> [WHAT YOU SHOULD DO] From the data below, copy exactly the lines that lie between the one holding "Existen catro tipos" and the one holding "kommunerna, säger Lotta Edholm.Förändringarna", including both, and nothing more.

> [PROVIDED MATERIAL]
__________________________________________________
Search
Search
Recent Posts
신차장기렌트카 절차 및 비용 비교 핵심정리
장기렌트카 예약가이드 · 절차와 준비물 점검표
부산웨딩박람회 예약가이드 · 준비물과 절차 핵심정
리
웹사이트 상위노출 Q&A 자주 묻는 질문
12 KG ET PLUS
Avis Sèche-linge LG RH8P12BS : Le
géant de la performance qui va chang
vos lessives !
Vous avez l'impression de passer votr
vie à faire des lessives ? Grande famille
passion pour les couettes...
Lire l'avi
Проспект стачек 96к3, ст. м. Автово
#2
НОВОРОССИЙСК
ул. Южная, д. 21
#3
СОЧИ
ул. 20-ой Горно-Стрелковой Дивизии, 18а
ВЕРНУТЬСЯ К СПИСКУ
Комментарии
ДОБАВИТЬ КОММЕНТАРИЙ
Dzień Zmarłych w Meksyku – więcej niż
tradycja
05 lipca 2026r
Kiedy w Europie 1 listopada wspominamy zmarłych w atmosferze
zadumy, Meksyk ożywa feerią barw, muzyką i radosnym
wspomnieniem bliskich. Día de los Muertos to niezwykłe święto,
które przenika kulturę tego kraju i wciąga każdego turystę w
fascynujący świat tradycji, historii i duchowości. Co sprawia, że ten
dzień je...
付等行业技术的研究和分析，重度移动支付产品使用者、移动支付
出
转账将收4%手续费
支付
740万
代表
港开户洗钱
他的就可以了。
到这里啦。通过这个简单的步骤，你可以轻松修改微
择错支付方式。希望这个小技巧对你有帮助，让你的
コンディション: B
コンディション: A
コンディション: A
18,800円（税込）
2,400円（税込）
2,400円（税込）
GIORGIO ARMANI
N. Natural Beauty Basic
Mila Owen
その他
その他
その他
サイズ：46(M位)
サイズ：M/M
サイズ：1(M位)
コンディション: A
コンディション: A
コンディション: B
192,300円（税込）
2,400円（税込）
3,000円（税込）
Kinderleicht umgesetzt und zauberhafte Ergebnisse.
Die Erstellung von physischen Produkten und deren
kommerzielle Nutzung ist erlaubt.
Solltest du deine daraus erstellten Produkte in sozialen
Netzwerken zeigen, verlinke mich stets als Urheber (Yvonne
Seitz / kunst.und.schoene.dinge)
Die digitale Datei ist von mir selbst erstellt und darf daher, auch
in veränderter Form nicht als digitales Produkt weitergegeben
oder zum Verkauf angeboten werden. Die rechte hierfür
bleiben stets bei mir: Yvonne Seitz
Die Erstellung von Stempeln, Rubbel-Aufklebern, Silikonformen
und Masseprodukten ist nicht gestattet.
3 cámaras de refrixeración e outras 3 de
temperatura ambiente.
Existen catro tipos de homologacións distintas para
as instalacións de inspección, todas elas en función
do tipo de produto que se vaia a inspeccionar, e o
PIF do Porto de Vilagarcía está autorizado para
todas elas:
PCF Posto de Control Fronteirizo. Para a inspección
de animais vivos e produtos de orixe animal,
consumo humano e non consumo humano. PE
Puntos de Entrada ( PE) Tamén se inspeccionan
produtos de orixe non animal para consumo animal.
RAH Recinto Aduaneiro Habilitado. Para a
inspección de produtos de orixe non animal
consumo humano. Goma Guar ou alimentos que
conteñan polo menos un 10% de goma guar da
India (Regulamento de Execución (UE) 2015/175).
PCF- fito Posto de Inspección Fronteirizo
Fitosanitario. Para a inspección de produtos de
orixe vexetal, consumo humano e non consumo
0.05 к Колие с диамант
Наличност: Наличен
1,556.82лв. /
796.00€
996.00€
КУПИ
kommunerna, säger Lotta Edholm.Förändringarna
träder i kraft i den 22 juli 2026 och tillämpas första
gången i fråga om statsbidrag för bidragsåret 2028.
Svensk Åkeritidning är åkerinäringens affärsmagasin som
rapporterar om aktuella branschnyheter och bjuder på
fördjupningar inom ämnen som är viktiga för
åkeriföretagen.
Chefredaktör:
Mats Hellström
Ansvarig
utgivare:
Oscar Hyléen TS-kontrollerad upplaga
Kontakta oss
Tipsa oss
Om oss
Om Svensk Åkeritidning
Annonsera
__________________________________________________
> [ANSWER FOR THIS EXERCISE]
Existen catro tipos de homologacións distintas para
as instalacións de inspección, todas elas en función
do tipo de produto que se vaia a inspeccionar, e o
PIF do Porto de Vilagarcía está autorizado para
todas elas:
PCF Posto de Control Fronteirizo. Para a inspección
de animais vivos e produtos de orixe animal,
consumo humano e non consumo humano. PE
Puntos de Entrada ( PE) Tamén se inspeccionan
produtos de orixe non animal para consumo animal.
RAH Recinto Aduaneiro Habilitado. Para a
inspección de produtos de orixe non animal
consumo humano. Goma Guar ou alimentos que
conteñan polo menos un 10% de goma guar da
India (Regulamento de Execución (UE) 2015/175).
PCF- fito Posto de Inspección Fronteirizo
Fitosanitario. Para a inspección de produtos de
orixe vexetal, consumo humano e non consumo
0.05 к Колие с диамант
Наличност: Наличен
1,556.82лв. /
796.00€
996.00€
КУПИ
kommunerna, säger Lotta Edholm.Förändringarna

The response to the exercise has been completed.